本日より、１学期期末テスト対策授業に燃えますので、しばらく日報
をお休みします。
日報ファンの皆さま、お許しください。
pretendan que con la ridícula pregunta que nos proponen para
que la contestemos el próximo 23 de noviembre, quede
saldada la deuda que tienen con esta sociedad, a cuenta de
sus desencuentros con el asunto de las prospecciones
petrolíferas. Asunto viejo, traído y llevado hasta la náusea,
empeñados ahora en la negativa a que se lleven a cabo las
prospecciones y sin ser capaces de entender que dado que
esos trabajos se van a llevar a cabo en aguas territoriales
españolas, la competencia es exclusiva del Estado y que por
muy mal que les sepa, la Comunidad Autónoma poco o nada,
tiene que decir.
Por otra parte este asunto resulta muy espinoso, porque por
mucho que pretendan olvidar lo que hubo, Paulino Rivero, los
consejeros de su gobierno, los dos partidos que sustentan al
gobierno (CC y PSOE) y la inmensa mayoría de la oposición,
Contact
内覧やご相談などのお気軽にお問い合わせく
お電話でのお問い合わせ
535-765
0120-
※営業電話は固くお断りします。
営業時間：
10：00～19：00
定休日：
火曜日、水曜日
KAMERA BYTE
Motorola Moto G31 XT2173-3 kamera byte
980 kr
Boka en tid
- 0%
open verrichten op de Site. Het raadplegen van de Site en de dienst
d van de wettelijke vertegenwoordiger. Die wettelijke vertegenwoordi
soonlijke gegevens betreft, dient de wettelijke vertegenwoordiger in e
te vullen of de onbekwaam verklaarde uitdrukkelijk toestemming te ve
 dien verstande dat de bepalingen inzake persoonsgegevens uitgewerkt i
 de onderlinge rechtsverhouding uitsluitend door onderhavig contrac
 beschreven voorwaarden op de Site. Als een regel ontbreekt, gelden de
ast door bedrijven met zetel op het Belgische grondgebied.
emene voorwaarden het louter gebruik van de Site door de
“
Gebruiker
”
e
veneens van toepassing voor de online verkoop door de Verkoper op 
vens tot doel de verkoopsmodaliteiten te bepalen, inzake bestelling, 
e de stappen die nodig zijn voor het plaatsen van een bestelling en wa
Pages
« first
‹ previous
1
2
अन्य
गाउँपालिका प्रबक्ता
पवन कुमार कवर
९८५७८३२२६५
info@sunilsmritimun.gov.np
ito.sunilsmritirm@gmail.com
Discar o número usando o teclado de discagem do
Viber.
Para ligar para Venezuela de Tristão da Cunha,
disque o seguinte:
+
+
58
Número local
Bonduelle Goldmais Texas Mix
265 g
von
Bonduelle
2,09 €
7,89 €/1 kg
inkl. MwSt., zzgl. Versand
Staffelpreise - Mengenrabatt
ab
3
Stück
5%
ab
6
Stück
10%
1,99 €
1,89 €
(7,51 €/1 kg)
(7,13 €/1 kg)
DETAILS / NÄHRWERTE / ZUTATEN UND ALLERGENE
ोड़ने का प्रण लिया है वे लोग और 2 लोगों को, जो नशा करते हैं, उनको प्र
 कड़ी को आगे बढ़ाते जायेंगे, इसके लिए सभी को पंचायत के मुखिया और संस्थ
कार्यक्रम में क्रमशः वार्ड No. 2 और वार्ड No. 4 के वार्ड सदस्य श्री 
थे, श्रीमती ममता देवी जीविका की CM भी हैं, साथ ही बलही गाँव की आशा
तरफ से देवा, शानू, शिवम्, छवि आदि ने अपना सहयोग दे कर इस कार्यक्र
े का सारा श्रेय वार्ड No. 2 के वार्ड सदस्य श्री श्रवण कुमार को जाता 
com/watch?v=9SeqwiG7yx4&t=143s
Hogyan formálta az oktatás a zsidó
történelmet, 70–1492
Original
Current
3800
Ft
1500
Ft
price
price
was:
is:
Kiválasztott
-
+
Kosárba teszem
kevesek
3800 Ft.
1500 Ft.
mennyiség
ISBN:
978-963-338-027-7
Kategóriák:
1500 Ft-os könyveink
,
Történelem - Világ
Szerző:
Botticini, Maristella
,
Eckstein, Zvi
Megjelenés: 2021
◇ ◇ ◇
• **About this task**: Would you please show every line of the material above that includes the string "bestelling"?

• **Written solution**:
vens tot doel de verkoopsmodaliteiten te bepalen, inzake bestelling, 
e de stappen die nodig zijn voor het plaatsen van een bestelling en wa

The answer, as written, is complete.